The album breezes in with Your Ex-Lover Is Dead, a wry take on a chance encounter with an old flame. Millan sounds like Kirsty MacColl as she sings in tandem with Campbell over lush strings, jangly guitars and a piano in the background, lifting the sound towards the end. The lyrics are wisftul and defiant, especially the closing lines as the song draws to a climax, both vocalists declaring "I'm not sorry I met you / I'm not sorry it's over / I'm not sorry there's nothing to say."
The title track moves things up a notch, airy synths giving way to Belle and Sebastian-like harmonies and chugging guitar chords that veer inventively into Stereolab territory before the song branches out to a quiet, instrumental coda that leads into Cambell's breathy, contemplative vocal, providing a sharp contrast to the vivacity of the rest of the song.

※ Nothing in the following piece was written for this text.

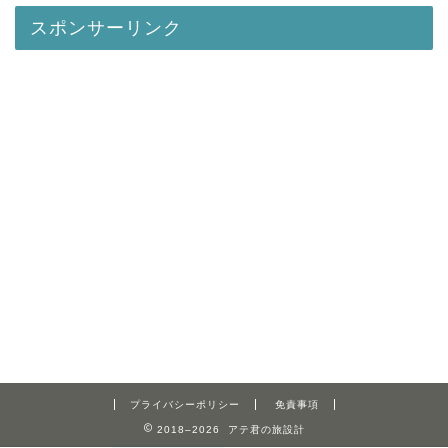
スポンサーリンク
プライバシーポリシー
免責事項
2018–2026 アテ君の旅設計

This dreamy conclusion is swiftly followed by the bouncy, hook-laden power-pop of Ageless Beauty, which would swirl straight into the top 10 if there was any justice in the world.
Set Yourself On Fire is a wide-ranging, balanced record. Peppy tracks like Ageless Beauty and the buoyant What I'm Trying To Say sit comfortably alongside more subdued moments, such as the silky call-and-response duet of The Big Fight and the wistful recounting of the end of a relationship on One More Night. Stars sound like a chirpier version of The Smiths on Reunion and the instrumental maelstrom at the end of He Lied About Death is reminiscent of Caribou (formerly Manitoba AKA Dan Snaith - oh, and he's from Canada too. But not Montreal). This is Stars at their most vitriolic, a biting tribute to George W Bush - the only real note of aggression the album.
This band wears its heart very prominently on its sleeve, and Set Yourself On Fire feels honest, genuine and universal. Stars' pop sensibilities are finely-honed and their influences clear, but they're not simply rehashing their favourite artists. They experiment with different combinations of instruments, and the result is sweet without being syrupy; sincere but not sentimental. They may not quite have the sit-up-and-listen salvo of Arcade Fire, but it's difficult not to like their refined, bittersweet style, which makes Set Yourself On Fire a very sophisticated, engaging set of songs. Go get.